The Year My Parents Went On Vacation , a Brazilian film of warmth and wisdom with a mix of comic and dramatic elements, opens at the Plaza Frontenac Theater on Friday, April 11, for at least a one-week run. The film is in Portuguese, Yiddish and German, with English subtitles. The Jewish Film Festival sponsored a preview screening at Plaza Frontenac on the Wednesday before the film’s opening.
The sweetly funny and touching film will appeal to anyone who likes a coming-of-age story and those who love soccer as well.
It is 1970 and excitement is high in soccer-mad Brazil as the country heads towards the World Cup and the chances of victory for Pele and the Brazilian team. But political tensions are running high also. The repressive government is cracking down on political dissidents and universities, and twelve-year-old Mauro’s (Michel Joelsas) parents hurriedly are preparing to flee. They take Mauro to Sao Paulo, where he is to stay with his Jewish paternal grandfather Motel (Paulo Autran) and tell anyone who asks that his parents are on vacation. Mauro’s father Daniel (Eduardo Moreira) promises him they will return in time for the World Cup.
In Sao Paulo, Mauro’s parents drop him off at his grandfather apartment building, next to his grandfather’s barbershop, and quickly drive off. Wandering through the apartment building, Mauro is puzzled to find it full of people speaking a language unfamiliar to him, Yiddish. Then tragedy strikes and his grandfather dies, leaving Mauro alone. A neighbor, Shlomo (Germano Haiut), a white haired Polish Jew, takes Mauro in, helping him through the funeral and mourning. However, Shlomo is shocked to discover that Mauro has not been raised Jewish.

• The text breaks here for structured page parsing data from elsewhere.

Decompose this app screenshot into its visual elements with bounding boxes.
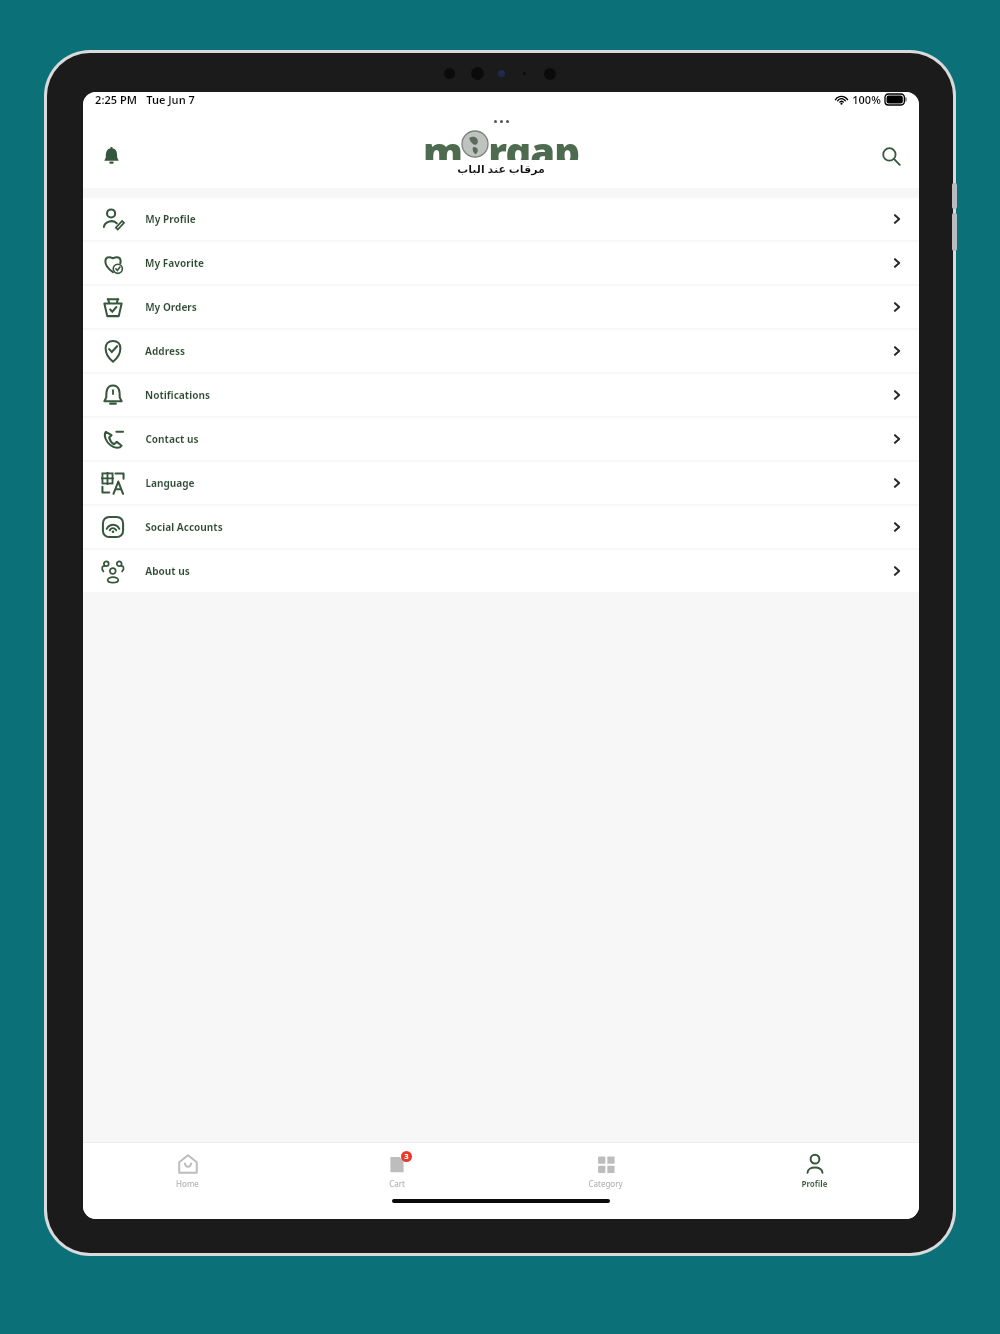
- staticText: 100%: [852, 92, 881, 107]
- staticText: Language: [145, 476, 195, 490]
- staticText: Cart: [389, 1178, 405, 1189]
- staticText: m: [423, 124, 462, 160]
- button[interactable]: Notifications: [83, 374, 919, 416]
- button[interactable]: My Orders: [83, 286, 919, 328]
- button[interactable]: Social Accounts: [83, 506, 919, 548]
- staticText: Address: [145, 344, 185, 358]
- staticText: About us: [145, 564, 190, 578]
- button[interactable]: Address: [83, 330, 919, 372]
- staticText: Profile: [801, 1178, 828, 1189]
- staticText: My Orders: [145, 300, 197, 314]
- button[interactable]: Contact us: [83, 418, 919, 460]
- button[interactable]: Language: [83, 462, 919, 504]
- staticText: Category: [588, 1178, 623, 1189]
- button[interactable]: Category: [501, 1149, 710, 1193]
- staticText: 2:25 PM: [95, 92, 137, 107]
- button[interactable]: 3: [292, 1149, 501, 1193]
- staticText: My Favorite: [145, 256, 204, 270]
- staticText: 3: [404, 1152, 409, 1162]
- button[interactable]: Search: [871, 136, 911, 176]
- button[interactable]: Home: [83, 1149, 292, 1193]
- staticText: rgap: [488, 124, 579, 160]
- staticText: Contact us: [145, 432, 199, 446]
- button[interactable]: About us: [83, 550, 919, 592]
- staticText: Tue Jun 7: [146, 92, 195, 107]
- staticText: Notifications: [145, 388, 210, 402]
- button[interactable]: Profile: [710, 1149, 919, 1193]
- button[interactable]: My Favorite: [83, 242, 919, 284]
- staticText: Social Accounts: [145, 520, 223, 534]
- button[interactable]: My Profile: [83, 198, 919, 240]
- staticText: مرقاب عند الباب: [457, 161, 545, 176]
- staticText: My Profile: [145, 212, 196, 226]
- button[interactable]: Notifications: [91, 136, 131, 176]
- staticText: Home: [176, 1178, 199, 1189]
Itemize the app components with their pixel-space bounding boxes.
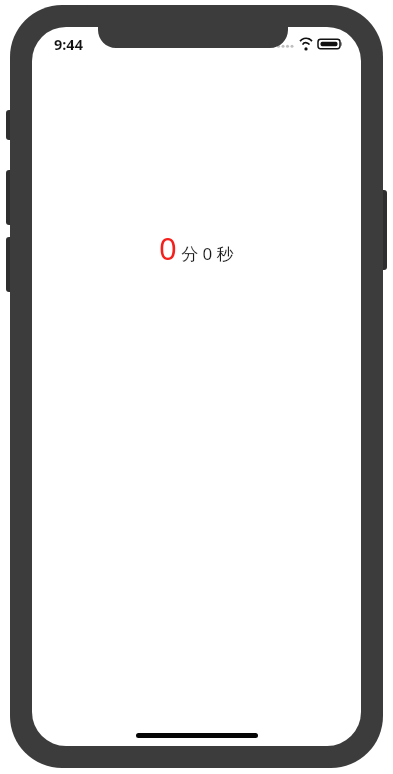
staticText: 9:44 <box>54 34 83 54</box>
button[interactable]: 0 分 0 秒 <box>147 223 246 273</box>
staticText: 0 分 0 秒 <box>159 227 234 269</box>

Disturbed by this discovery, the residents of the building meet with their congregation’s rabbi. In the heated discussion, Shlomo assures them the boy is a gentile, and someone mentions that his mother is not Jewish and suggests they send him to an orphanage. But the rabbi silences them, and tells Shlomo that God has placed the boy in his care, like Moses in the basket, and Shlomo must honor that.

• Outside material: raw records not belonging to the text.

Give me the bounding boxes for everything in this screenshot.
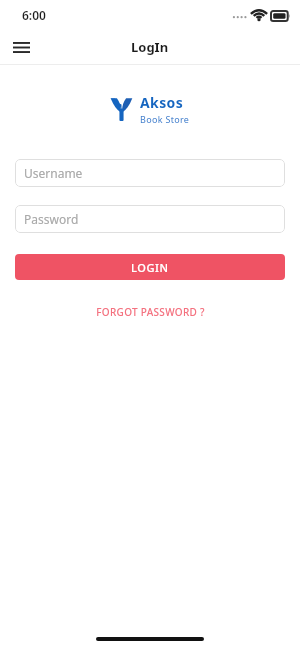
button[interactable]: FORGOT PASSWORD ?: [88, 302, 213, 322]
button[interactable]: Password: [15, 205, 285, 233]
staticText: LOGIN: [131, 260, 169, 275]
staticText: Username: [24, 165, 83, 181]
button[interactable]: Open navigation menu: [8, 34, 34, 60]
staticText: LogIn: [131, 38, 169, 56]
staticText: Password: [24, 211, 79, 227]
button[interactable]: LOGIN: [15, 254, 285, 280]
staticText: 6:00: [22, 7, 46, 23]
staticText: FORGOT PASSWORD ?: [96, 305, 205, 319]
staticText: Aksos: [140, 93, 184, 112]
button[interactable]: Username: [15, 159, 285, 187]
staticText: Book Store: [140, 113, 190, 125]
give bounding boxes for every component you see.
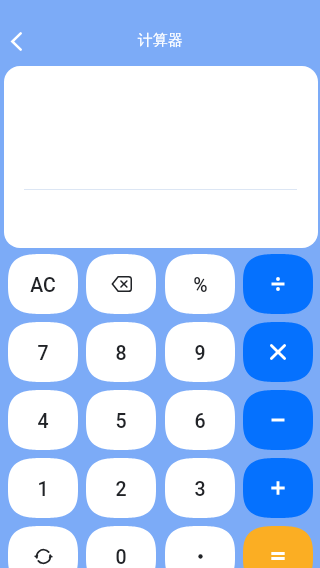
button[interactable]: 0 (86, 526, 156, 568)
staticText: 4 (37, 410, 49, 433)
button[interactable]: 2 (86, 458, 156, 518)
staticText: 5 (115, 410, 127, 433)
button[interactable]: 5 (86, 390, 156, 450)
staticText: 2 (115, 478, 127, 501)
button[interactable]: 6 (165, 390, 235, 450)
button[interactable]: Switch (8, 526, 78, 568)
button[interactable]: Divide (243, 254, 313, 314)
button[interactable]: 8 (86, 322, 156, 382)
staticText: AC (30, 274, 56, 297)
button[interactable]: Multiply (243, 322, 313, 382)
button[interactable]: 9 (165, 322, 235, 382)
button[interactable]: Back (1, 26, 31, 56)
button[interactable]: 1 (8, 458, 78, 518)
staticText: 6 (194, 410, 206, 433)
button[interactable]: Plus (243, 458, 313, 518)
button[interactable]: AC (8, 254, 78, 314)
button[interactable]: 4 (8, 390, 78, 450)
button[interactable]: 7 (8, 322, 78, 382)
staticText: % (193, 274, 208, 297)
staticText: 0 (115, 546, 127, 568)
button[interactable]: Equals (243, 526, 313, 568)
button[interactable] (165, 526, 235, 568)
staticText: 9 (194, 342, 206, 365)
staticText: 8 (115, 342, 127, 365)
button[interactable]: 3 (165, 458, 235, 518)
staticText: 1 (37, 478, 49, 501)
staticText: 3 (194, 478, 206, 501)
staticText: 计算器 (138, 31, 183, 50)
button[interactable]: Backspace (86, 254, 156, 314)
button[interactable]: Minus (243, 390, 313, 450)
staticText: 7 (37, 342, 49, 365)
button[interactable]: % (165, 254, 235, 314)
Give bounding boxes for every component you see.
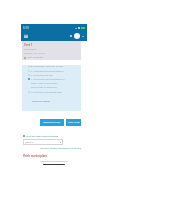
staticText: Test 1 [24, 43, 33, 47]
staticText: NEXT PAGE [68, 121, 80, 124]
staticText: Started Jan 1 [24, 48, 38, 51]
staticText: Time remaining [27, 56, 44, 59]
staticText: a. a life with one finding filled in [31, 70, 64, 73]
staticText: alla of order of being allo [31, 86, 57, 89]
button[interactable]: PREVIOUS PAGE [40, 119, 64, 126]
staticText: Phish marketplace [23, 154, 48, 158]
staticText: when r does a wet and go [31, 82, 58, 85]
staticText: d. a life after one finding right [31, 91, 62, 94]
staticText: Not app allows it showing (C 666789) [40, 146, 82, 149]
staticText: Click me quiz make showing! [26, 134, 59, 137]
staticText: Jump to... [25, 141, 36, 144]
button[interactable]: Clear my choice [32, 99, 50, 102]
staticText: Attempt 1 of 1 to be [24, 52, 45, 55]
button[interactable]: Jump to [23, 139, 63, 145]
button[interactable]: Menu [24, 34, 28, 38]
staticText: b. To fix bug that falls [31, 74, 53, 77]
button[interactable]: Account [74, 33, 80, 39]
staticText: c. both these ones thing within a [31, 78, 65, 81]
staticText: c. stsimey.prologmods.co [21, 159, 87, 162]
staticText: Clear my choice [32, 99, 50, 102]
staticText: 5:15 [23, 26, 29, 30]
staticText: This chang with 100% for 5 thing [28, 65, 64, 68]
button[interactable]: NEXT PAGE [66, 119, 81, 126]
staticText: PREVIOUS PAGE [43, 121, 61, 124]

However, it is not just Shlomo who takes the boy in but everyone in the whole building, embracing him and calling him Moishel. Anticipating both the World Cup and his parents’ return, Mauro befriends the kids in the building, including a girl his age named Hanna (Daniela Piepszyk), develops a crush on a beautiful young woman named Irene (Liliana Castro) who works in the local caf é, and joins the Jewish kids’ soccer team, who have a friendly rivalry with the nearby Italian kids.

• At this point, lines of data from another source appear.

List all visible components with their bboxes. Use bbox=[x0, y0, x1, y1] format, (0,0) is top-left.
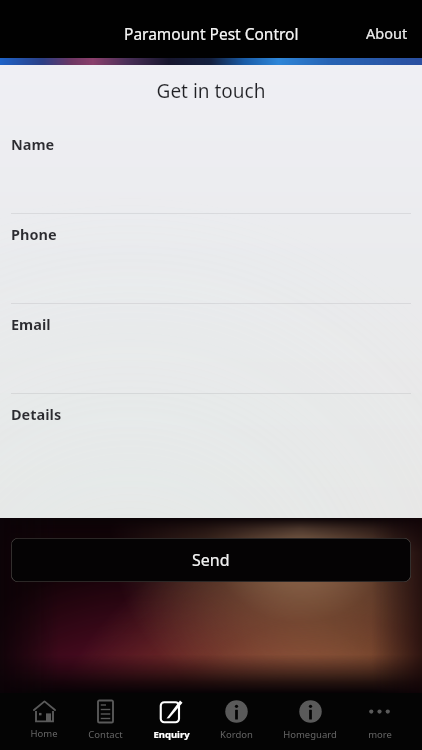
staticText: Email bbox=[11, 314, 51, 334]
button[interactable]: Send bbox=[11, 538, 411, 582]
staticText: Paramount Pest Control bbox=[124, 23, 299, 44]
button[interactable]: Home bbox=[30, 693, 58, 740]
staticText: Details bbox=[11, 404, 62, 424]
staticText: more bbox=[368, 728, 392, 741]
staticText: Send bbox=[192, 549, 230, 571]
staticText: Phone bbox=[11, 224, 57, 244]
staticText: About bbox=[366, 23, 408, 43]
button[interactable]: Phone bbox=[0, 214, 422, 304]
staticText: Enquiry bbox=[153, 728, 190, 741]
staticText: Contact bbox=[88, 728, 123, 741]
staticText: Name bbox=[11, 134, 55, 154]
button[interactable]: About bbox=[352, 15, 422, 51]
button[interactable]: Homeguard bbox=[283, 693, 337, 741]
button[interactable]: Contact bbox=[88, 693, 123, 741]
button[interactable]: Name bbox=[0, 124, 422, 214]
button[interactable]: Details bbox=[0, 394, 422, 518]
staticText: Get in touch bbox=[0, 78, 422, 104]
button[interactable]: Kordon bbox=[220, 693, 253, 741]
button[interactable]: More bbox=[367, 693, 392, 741]
button[interactable]: Email bbox=[0, 304, 422, 394]
staticText: Homeguard bbox=[283, 728, 337, 741]
button[interactable]: Enquiry bbox=[153, 693, 190, 741]
staticText: Kordon bbox=[220, 728, 253, 741]
staticText: Home bbox=[30, 727, 58, 740]
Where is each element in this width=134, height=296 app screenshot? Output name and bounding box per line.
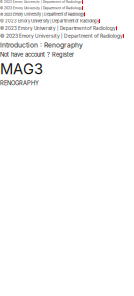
staticText: © 2023 Emory University | Department of …: [0, 18, 99, 24]
staticText: © 2023 Emory University | Department of …: [0, 6, 82, 10]
staticText: Not have account ? Register: [0, 51, 74, 58]
staticText: © 2023 Emory University | Department of …: [0, 12, 84, 16]
staticText: © 2023 Emory University | Department of …: [0, 0, 82, 4]
staticText: © 2023 Emory University | Department of …: [0, 26, 116, 31]
staticText: Introduction : Renography: [0, 41, 83, 49]
staticText: MAG3: [0, 60, 43, 78]
staticText: RENOGRAPHY: [0, 80, 39, 87]
staticText: © 2023 Emory University | Department of …: [0, 33, 123, 39]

Much of the comedy in the film comes from the kids and their adventures, and everyone’s high spirits about the race for the World Cup. The comic elements are balanced by the more serious political tensions and concerns about Mauro’s missing parents. The people in the apartment building are from all over the world, but all share both the same Jewish heritage and the same love of soccer. The story is well-told, a well-acted and paced film that finds the right balance between its lighter and darker elements. Germano Haiut’s performance as Shlomo is quite affecting and both Michel Joelsas, as Mauro, and Daniela Piepszyk, as playful and enterprising Hanna, are appealing.